⟨
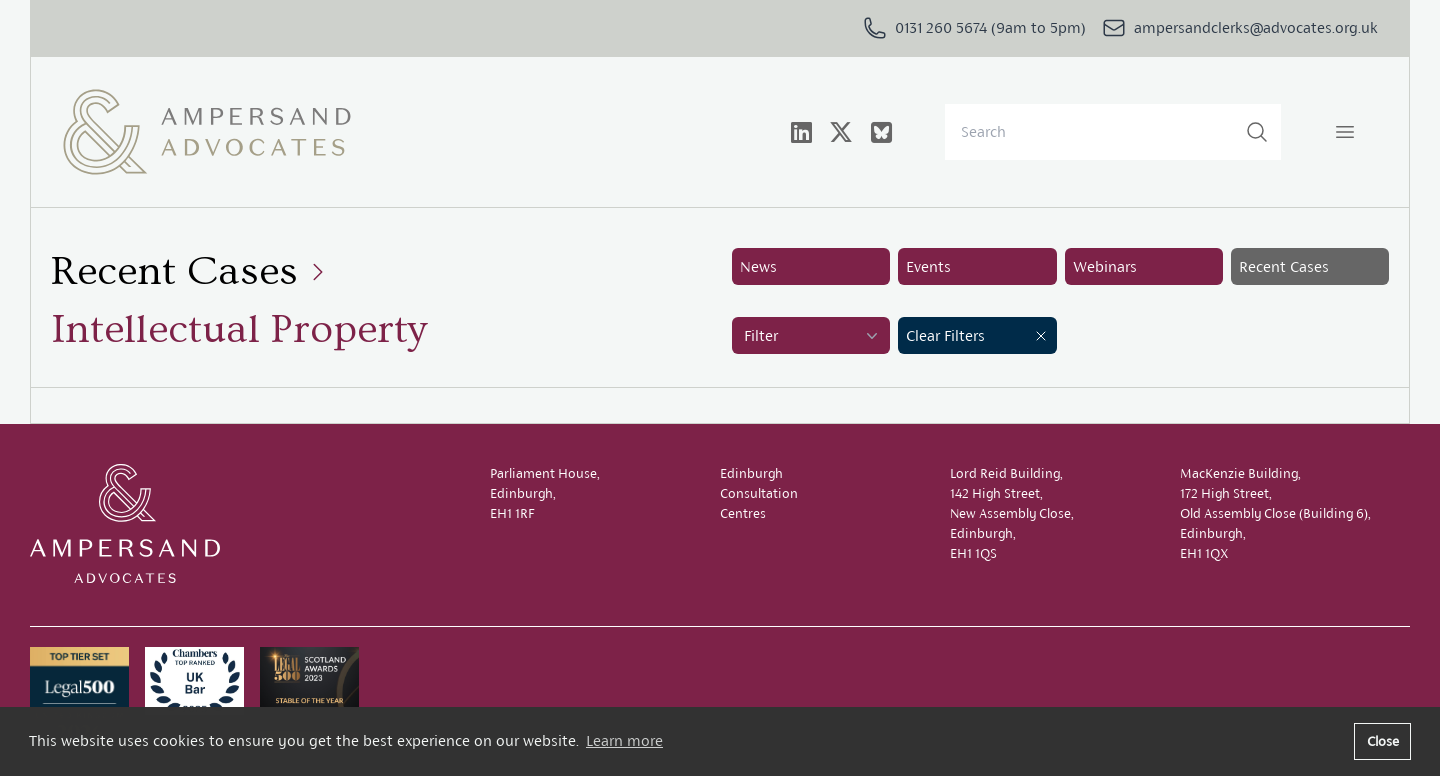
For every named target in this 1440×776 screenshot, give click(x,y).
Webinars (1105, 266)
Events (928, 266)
⟩
⟨
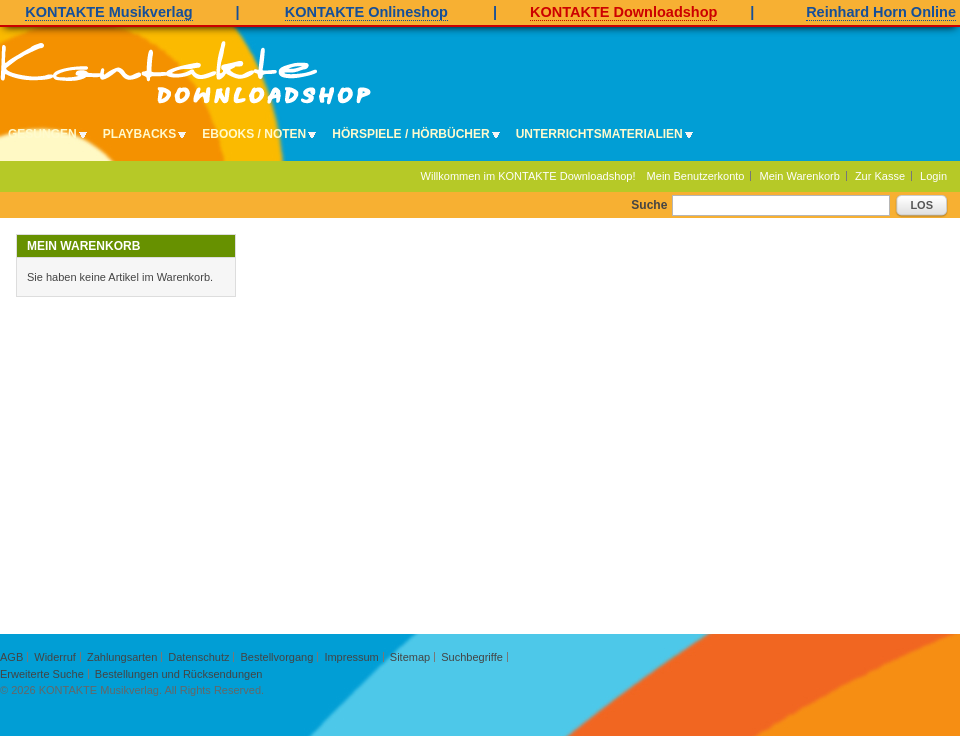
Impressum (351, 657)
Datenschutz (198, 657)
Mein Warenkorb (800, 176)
⟩
→ **Your assignment**
In the data above, find the line with "For every named" and the line with "Events (928, 266)". Retype both, plus every line between them, exactly.

→ **Answer below**
For every named target in this 1440×776 screenshot, give click(x,y).
Webinars (1105, 266)
Events (928, 266)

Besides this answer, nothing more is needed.